Ну, подавайте мне этого Абая! Сейчас увидишь, как я заставлю его песенки петь!
Неуемная Керимбала снова затянула чужедальнюю песенку «Топайкок». Тогжан подругу не поддержала. Но сияющие глаза, сверкающие белизной зубы, хорошенькое лицо и звонкий смех Керимбалы ни с чем считаться не хотели, - и под звонкий ливень серебряных шолпы, то и дело прерывая саму себя заливистым хохотом, она пела одна.
Вернулись Абай и Ербол.
С их приходом ночные девичьи игрища пошли под веселый завод Ербола. Он вместе с Карашаш посадил на качели Абая и хохотушку Керимбалу. А если джигит и девушка качаются вдвоем, они вместе должны исполнить песню. Керимбала потребовала, чтобы Абай спел с ней вместе «Топайкок».
Но когда Абай запел, а она начала подпевать - все заметили, что Керимбала затягивает по-другому, сбивает мотив- сфальшивила не только в начале, но и в середине припева!
Слушавшие девушки и молодые женге дружно закричали:
- Нет! Абай поет совсем по-другому!
- Керимбала! Керимбала, ты поешь неправильно!
- Ей! Озорница! Ты зачем поешь неверно?
- Сначала научись петь в два голоса, а потом уж берись! -захотел кто-то из женщин уколоть Керимбалу.
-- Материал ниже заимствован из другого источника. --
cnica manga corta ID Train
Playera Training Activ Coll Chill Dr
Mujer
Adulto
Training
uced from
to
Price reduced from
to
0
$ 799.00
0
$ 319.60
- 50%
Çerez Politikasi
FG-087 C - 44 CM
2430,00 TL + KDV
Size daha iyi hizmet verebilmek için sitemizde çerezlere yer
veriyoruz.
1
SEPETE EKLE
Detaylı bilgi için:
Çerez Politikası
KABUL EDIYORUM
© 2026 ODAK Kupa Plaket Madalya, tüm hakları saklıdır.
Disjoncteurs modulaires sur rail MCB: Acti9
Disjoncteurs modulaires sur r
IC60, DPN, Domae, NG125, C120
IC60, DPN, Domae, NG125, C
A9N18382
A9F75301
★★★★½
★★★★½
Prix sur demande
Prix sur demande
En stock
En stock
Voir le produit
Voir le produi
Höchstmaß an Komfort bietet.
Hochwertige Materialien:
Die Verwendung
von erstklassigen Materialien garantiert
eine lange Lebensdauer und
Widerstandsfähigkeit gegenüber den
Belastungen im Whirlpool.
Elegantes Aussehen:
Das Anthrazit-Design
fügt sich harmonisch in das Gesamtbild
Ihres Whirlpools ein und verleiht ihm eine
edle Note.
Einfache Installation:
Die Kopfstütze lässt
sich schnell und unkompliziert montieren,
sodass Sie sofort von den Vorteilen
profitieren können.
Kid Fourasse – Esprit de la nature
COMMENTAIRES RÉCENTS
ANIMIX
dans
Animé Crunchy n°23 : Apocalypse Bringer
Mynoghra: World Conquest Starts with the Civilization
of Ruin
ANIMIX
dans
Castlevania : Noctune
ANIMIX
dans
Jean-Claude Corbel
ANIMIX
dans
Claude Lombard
Но ту смутить было невозможно. Она снова звонко расхохоталась, остановила качели, спрыгнула с них и крикнула:
- Ах, так? Пусть тогда поет кто-нибудь другой! Вот ты, Тог-жан! Спой ты! - И не дав ей опомниться, подтолкнула подружку к качелям, на свое место, лицом к лицу с Абаем. А сама стала раскачивать, взявшись за веревки, ей дружно помогали и другие девушки.
Махи качелей становились все сильнее, подъемы в ночное небо - все выше, возвращения - все стремительней. Даже у стоявших на земле захватывало дух. И в это мгновение Абай и Тогжан запели. Первый уверенным, радостным голосом повел песню Абай, голос Тогжан чуть был зажат вначале, приноравливаясь к пению юноши, перенимая верный напев, но затем распахнулся во всей своей широте, чудесно слился в дуэте с голосом Абая. Заново начали чужедальнюю «Топайкок», и на этот раз звучало что-то совсем иное, чем при исполнении Керим-балы. Тогжан быстро исправила все искажения, допущенные в их ауле, и песня всех захватила и очаровала своей нездешней красотой звучания. Ербол и окружавшие его девушки радостно завосклицали:
- Уа! Вот теперь правильно!
- Хорошо! Тогжан-то, молодчина, сразу все поняла!
- Пойте! Пойте еще! - крикнули девушки и джигиты в ночи.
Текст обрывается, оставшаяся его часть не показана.